Note that a lock-in measurement of a low-duty cycle signal is still a valid measurement, simply that the information on the higher harmonics is not captured.

What is the maximum voltage range in case of oscilloscope in the lock-in amplifier?

The maximum voltage that can be measured by our instruments (regardless whether scope or lock-in) depends on the model, but it is usually in the order +/-3V.

Is there any benefit to cascade a boxcar and a lock-in amplifier?

Many times, especially in low-duty cycle pump-probe experiments, the pulsed signal that the detector captures is modulated at the modulation frequency of the pump pulse train.

In these cases, performing first a boxcar measurement on the probe pulse train and then a cascaded lock-in demodulation on the modulated boxcar output ensures the best SNR for the whole signal analysis chain.

For more insights and details about this process, you can have a look at this blog.

Are there experiments that can benefit from using both lock-in and boxcar techniques at the same time? Do they conflict with each other?

As explained in the previous question, there are cases where the two techniques might be used sequentially.

Alternatively, there could also be instances where one needs to measure two independent signals, one with the lock-in amplifier and the other with the boxcar averager.

Given that both approaches are implemented in the digital domain and not with analog components that might generate interferences, they can be run in parallel with absolutely no conflict.

If I have a free running laser (master) and want to lock another having slightly detuned frequency (50 KHz) with the first one; what should be the best way forward? Also, in such a case, is there a mechanism to separate the noise coming from electronic sources and environmental sources (such as thermal drift)?

Generating sum or difference between two frequencies usually requires a non-linear element that mixes the frequencies of interest. When the frequency are mixed (effectively multiplied), one obtains at the output difference or sum of the two input frequency.

Our instruments, equipped with the modulation analysis option (e.g. the UHFLI with the UHF-MOD option), are able generate arbitrary detuned frequencies from an external reference.

We’d be happy to discuss this in more detail; please contact us directly.

Can boxcar averager and lock-in amplifier controlled using my own C#/ Python code?

Absolutely. Our LabOne software includes APIs for Python, C/C#, MATLAB, LabVIEW and other common programming languages. Everything that can be done on the LabOne user interface can also be done with the APIs. For more information about our APIs, you can have a look here.

How do you determine the frequency and amplitude of the reference signal in the lock-in amplifier?  

Lock-in amplifiers lock their internal oscillator to the reference signal with a phase-locked-loop (PLL), which defines the frequency and phase of the signal. The amplitude is not relevant. The multiplication of the signal with the references is performed with a proper coefficient so the measured amplitude, after the low pass filter, is the root-mean-square amplitude of the signal at the signal input connector.

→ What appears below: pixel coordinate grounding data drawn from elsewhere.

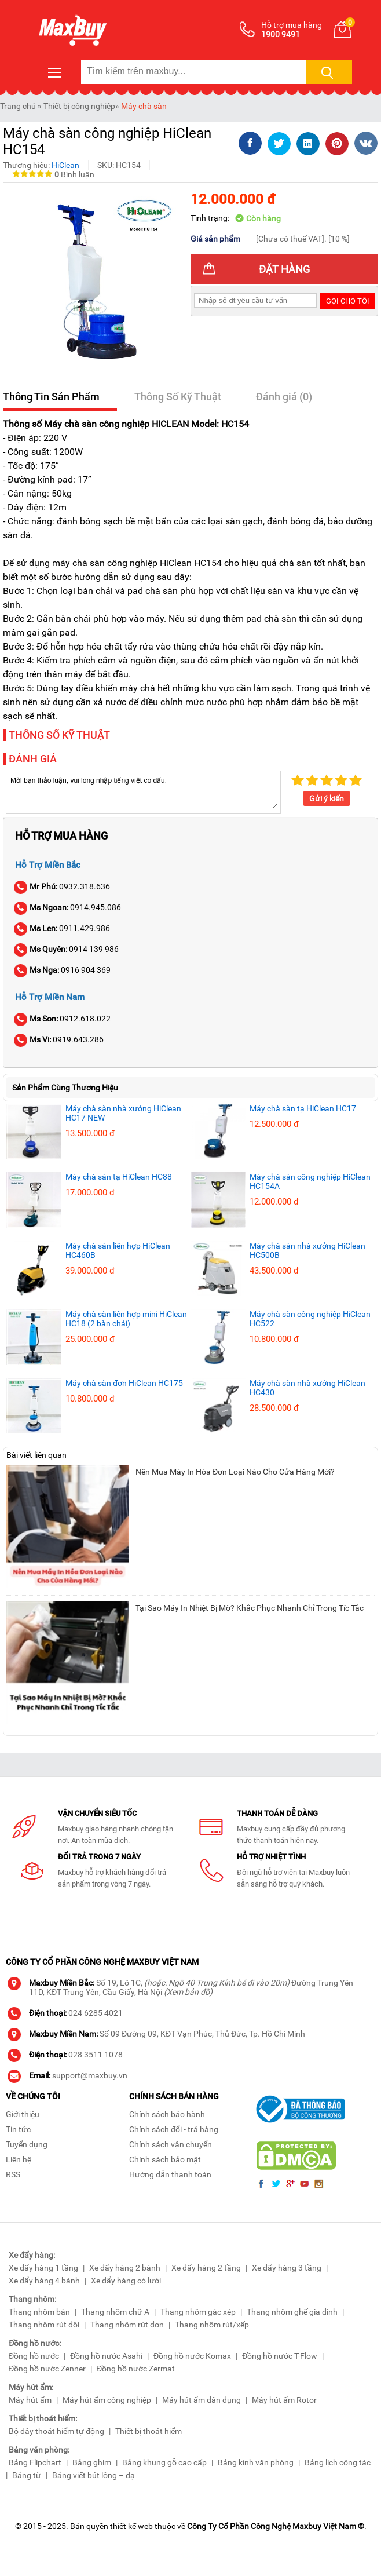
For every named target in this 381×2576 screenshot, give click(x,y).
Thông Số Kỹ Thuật (177, 397)
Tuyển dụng (26, 2144)
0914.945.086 (68, 907)
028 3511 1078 (95, 2054)
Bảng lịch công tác (338, 2462)
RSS (13, 2174)
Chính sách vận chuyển (170, 2144)
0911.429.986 (62, 928)
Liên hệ (18, 2159)
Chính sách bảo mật (165, 2159)
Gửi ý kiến (326, 798)
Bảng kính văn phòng (256, 2462)
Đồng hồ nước (34, 2355)
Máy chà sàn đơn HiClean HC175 (124, 1383)
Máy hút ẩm (30, 2399)
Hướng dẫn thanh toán (170, 2174)
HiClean (65, 165)
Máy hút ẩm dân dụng (201, 2399)
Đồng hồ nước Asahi (106, 2355)
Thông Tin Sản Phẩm (51, 397)
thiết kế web (131, 2526)
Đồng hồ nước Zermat (136, 2368)
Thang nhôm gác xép (198, 2311)
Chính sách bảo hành (167, 2114)
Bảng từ (26, 2475)
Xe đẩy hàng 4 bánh (44, 2280)
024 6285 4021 (95, 2012)
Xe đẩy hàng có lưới (126, 2280)
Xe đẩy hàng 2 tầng (206, 2267)
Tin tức (18, 2129)
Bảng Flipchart (35, 2462)
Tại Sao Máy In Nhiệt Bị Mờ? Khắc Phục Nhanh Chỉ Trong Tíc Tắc (249, 1607)
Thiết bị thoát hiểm (148, 2431)
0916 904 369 (63, 970)
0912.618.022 (63, 1018)
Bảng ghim (91, 2462)
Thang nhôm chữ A (115, 2311)
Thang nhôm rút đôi (44, 2324)
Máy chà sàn (144, 106)
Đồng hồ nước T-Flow (279, 2355)
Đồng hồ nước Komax (192, 2355)
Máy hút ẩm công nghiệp (107, 2399)
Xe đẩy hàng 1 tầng (43, 2267)
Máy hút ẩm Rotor (284, 2399)
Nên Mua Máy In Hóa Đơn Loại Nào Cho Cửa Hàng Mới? (235, 1471)
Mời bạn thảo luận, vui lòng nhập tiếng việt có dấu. (143, 791)
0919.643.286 (59, 1039)
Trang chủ (18, 106)
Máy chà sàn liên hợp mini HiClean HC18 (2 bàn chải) (126, 1318)
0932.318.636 (62, 886)
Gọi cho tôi (347, 301)
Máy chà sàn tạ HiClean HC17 (303, 1108)
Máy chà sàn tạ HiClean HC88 (118, 1176)
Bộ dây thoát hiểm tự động (56, 2431)
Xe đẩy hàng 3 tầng (286, 2267)
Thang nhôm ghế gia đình (292, 2311)
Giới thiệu (22, 2114)
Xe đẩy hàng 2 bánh (124, 2267)
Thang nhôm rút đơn (127, 2324)
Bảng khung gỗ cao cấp (164, 2462)
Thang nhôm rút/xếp (212, 2324)
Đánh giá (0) (284, 397)
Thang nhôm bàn (39, 2311)
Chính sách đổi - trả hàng (173, 2129)
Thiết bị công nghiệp (79, 106)
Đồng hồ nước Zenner (47, 2368)
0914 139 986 (67, 949)
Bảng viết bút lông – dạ (93, 2475)
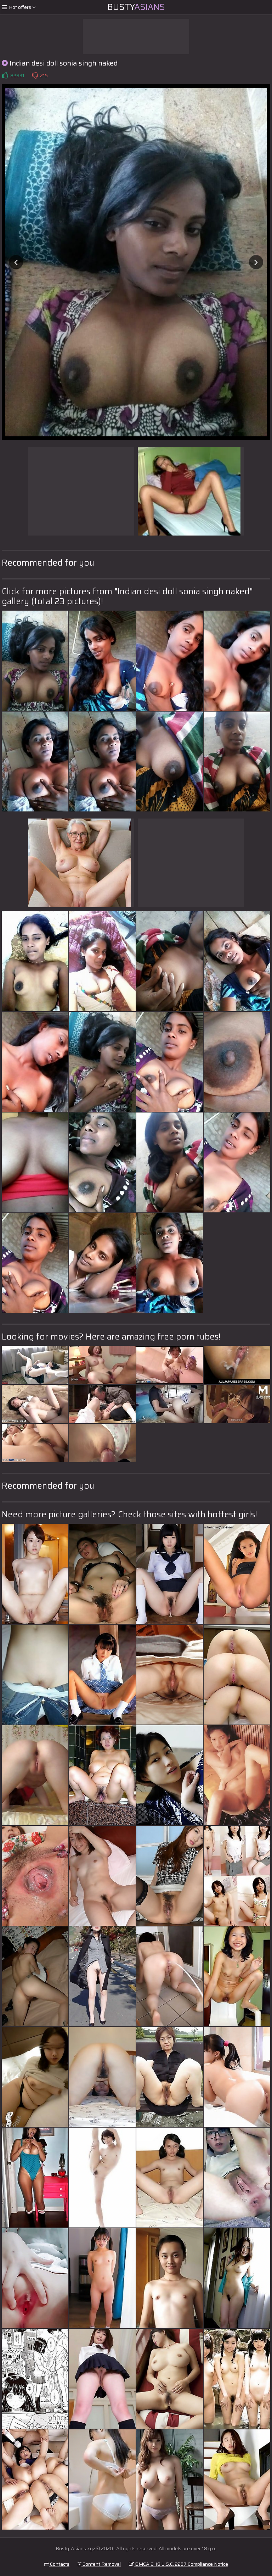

I have an optical signal with an AC component in it coming from a system that is triggered to respond that AC signal. This is detected using a Si photodetector and send to the lock-in-amplifier. However at times, for certain systems, the DC component of the signal will overpower the AC signal. Suppose the expected AC signal is in nV, I get the DC component in mV. This is after using a lock-in-amplifier. How do we enhance the AC signal from the overpowering DC signal?

If the DC signal is very large, the best way forward is to remove it before analyzing the signal. This could be achieved with a simple high-pass filter placed before the signal arrives to the measuring device.

All Zurich Instruments lock-in amplifiers are equipped with an AC coupling option (i.e. a high-pass filter) that can be enabled in case of unwanted DC offsets. The cut off frequency of the filter depends on the specific model.